Alexey Gladkov April 22, 2021, 12:27 p.m. UTC
From: Alexey Gladkov <legion@kernel.org>

Preface
-------
These patches are for binding the rlimit counters to a user in user namespace.
This patch set can be applied on top of:

git.kernel.org/pub/scm/linux/kernel/git/torvalds/linux.git v5.12-rc4

Problem
-------
The RLIMIT_NPROC, RLIMIT_MEMLOCK, RLIMIT_SIGPENDING, RLIMIT_MSGQUEUE rlimits
implementation places the counters in user_struct [1]. These limits are global
between processes and persists for the lifetime of the process, even if
processes are in different user namespaces.

To illustrate the impact of rlimits, let's say there is a program that does not
fork. Some service-A wants to run this program as user X in multiple containers.
Since the program never fork the service wants to set RLIMIT_NPROC=1.

service-A
 \- program (uid=1000, container1, rlimit_nproc=1)
 \- program (uid=1000, container2, rlimit_nproc=1)

The service-A sets RLIMIT_NPROC=1 and runs the program in container1. When the
service-A tries to run a program with RLIMIT_NPROC=1 in container2 it fails
since user X already has one running process.

The problem is not that the limit from container1 affects container2. The
problem is that limit is verified against the global counter that reflects
the number of processes in all containers.
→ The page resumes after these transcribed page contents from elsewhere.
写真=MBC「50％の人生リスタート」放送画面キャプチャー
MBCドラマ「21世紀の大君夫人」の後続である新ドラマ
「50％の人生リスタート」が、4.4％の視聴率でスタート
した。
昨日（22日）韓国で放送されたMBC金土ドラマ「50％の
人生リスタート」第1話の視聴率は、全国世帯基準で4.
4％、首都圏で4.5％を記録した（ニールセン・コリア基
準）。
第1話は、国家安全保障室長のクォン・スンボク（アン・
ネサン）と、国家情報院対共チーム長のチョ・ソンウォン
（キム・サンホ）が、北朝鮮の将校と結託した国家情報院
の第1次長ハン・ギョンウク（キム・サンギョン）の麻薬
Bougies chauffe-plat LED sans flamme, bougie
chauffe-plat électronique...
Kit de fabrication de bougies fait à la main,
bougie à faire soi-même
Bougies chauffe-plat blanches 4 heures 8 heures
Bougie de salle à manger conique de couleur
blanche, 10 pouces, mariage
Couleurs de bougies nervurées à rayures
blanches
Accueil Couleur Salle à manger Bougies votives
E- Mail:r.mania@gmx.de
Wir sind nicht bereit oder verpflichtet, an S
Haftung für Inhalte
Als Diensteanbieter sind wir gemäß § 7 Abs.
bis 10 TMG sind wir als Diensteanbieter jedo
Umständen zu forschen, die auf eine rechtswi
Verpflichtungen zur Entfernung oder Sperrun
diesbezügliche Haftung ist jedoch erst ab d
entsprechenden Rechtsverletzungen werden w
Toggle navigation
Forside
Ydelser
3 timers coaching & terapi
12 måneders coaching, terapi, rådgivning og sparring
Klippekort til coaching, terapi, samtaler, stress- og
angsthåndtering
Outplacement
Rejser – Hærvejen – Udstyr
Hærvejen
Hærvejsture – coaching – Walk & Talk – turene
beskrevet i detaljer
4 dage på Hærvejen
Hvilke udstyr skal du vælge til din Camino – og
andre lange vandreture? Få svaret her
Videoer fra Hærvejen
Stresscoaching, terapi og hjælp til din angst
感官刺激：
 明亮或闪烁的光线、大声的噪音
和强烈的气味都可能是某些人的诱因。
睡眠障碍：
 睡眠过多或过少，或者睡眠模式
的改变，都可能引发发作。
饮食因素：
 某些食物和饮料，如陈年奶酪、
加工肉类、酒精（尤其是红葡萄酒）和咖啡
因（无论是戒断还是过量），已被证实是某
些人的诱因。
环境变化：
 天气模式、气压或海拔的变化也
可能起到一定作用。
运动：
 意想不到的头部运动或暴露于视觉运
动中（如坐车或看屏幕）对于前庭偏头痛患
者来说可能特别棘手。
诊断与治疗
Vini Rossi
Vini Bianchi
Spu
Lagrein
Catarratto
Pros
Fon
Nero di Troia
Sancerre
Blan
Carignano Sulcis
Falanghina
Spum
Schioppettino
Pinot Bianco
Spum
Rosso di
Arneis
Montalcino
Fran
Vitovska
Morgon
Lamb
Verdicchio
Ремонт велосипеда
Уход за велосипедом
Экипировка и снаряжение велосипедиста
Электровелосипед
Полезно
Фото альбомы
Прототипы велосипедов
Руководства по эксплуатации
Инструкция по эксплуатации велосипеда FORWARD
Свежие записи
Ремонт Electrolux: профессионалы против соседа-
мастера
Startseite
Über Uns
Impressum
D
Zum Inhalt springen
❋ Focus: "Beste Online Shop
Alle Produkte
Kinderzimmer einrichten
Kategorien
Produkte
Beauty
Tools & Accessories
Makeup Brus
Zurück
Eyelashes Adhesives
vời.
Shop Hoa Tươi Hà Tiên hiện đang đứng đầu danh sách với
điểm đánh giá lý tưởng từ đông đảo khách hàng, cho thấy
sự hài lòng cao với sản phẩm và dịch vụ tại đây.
This problem can be worked around by using different users for each container
but in this case we face a different problem of uid mapping when transferring
files from one container to another.

Eric W. Biederman mentioned this issue [2][3].

Introduced changes
------------------
To address the problem, we bind rlimit counters to user namespace. Each counter
reflects the number of processes in a given uid in a given user namespace. The
result is a tree of rlimit counters with the biggest value at the root (aka
init_user_ns). The limit is considered exceeded if it's exceeded up in the tree.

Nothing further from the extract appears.